After several centuries or millennia of speculating and several decades of searching, humans have failed to find irrefutable evidence of any form of exobiology, or life outside of the confines of the planet Earth. It would therefore be foolish to make any confident, positive claims concerning the existence of life on other worlds. There simply is no reason to adhere to the belief that there is anything “out there.”
However, it is equally fallacious to argue for certain that humans are not alone in the universe. This is for two reasons. First, concretely disproving such a proposition would require exhaustive knowledge of the universe. It would be impossible to overturn every rock on every planet around every star in every galaxy looking for life, so it is impossible to say for certain that no extraterrestrial life exists.
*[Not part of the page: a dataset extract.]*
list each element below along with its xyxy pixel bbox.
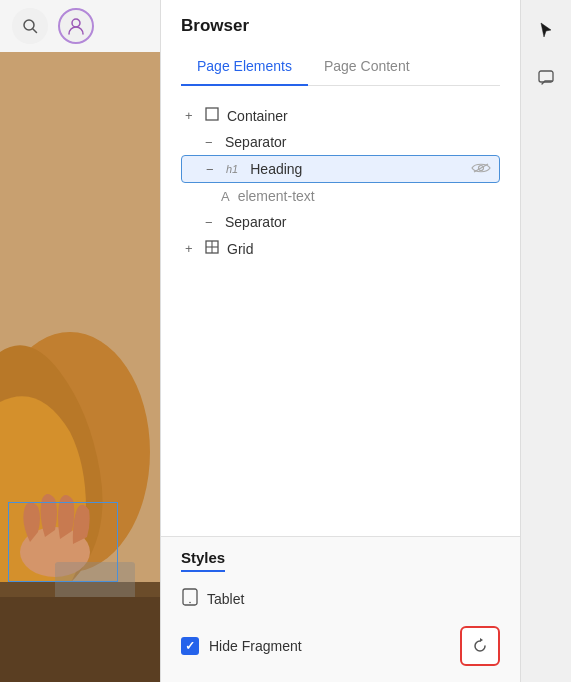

In addition it is not even really valid to say that alien life is particularly unlikely. This is true for the simple reason that humans have not even begun to search their own local galaxy comprehensively. There simply is not enough data to make any sort of claim about the existence of alien life at all.
Neil deGrasse Tyson, one of the world’s most famous astrophysicists and popularizers of science, captures this idea rather well in a metaphor he often uses when speaking. The Milky Way galaxy is on the order of 100,000 light years in diameter. SETI, the Search for Extraterrestrial Intelligence, relies principally on the transmission and reception of radio waves to try to find exobiots. To use a nicely round number, humans have been producing and listening to radio waves for approximately a century. Because radio waves travel at the speed of light, by the present day the Earth is encompassed in an ever-expanding bubble of radio waves, with a radius of 100 light years in any direction. On the outside of this bubble are the earliest transmissions ever sent. About 70% closer to Earth is the point at which signals from SETI could be heard. This means that in a galaxy with a radius of 50,000 light years, humans have only searched an area with a radius of 100 light years. That’s about a fifth of a percent of the galaxy that has even been touched with any radio signals from Earth, let alone by the tiny minority sent by SETI that might actually elicit a response. And that’s just one of the hundreds of billions of galaxies that exist.
Making claims about extraterrestrial life at this moment in history, Tyson points out, is much like wading into the ocean, dipping in a Dixie cup, and making a claim about the existence of whales based on whether or not the cup contains when it is pulled out of the water. It’s ludicrous.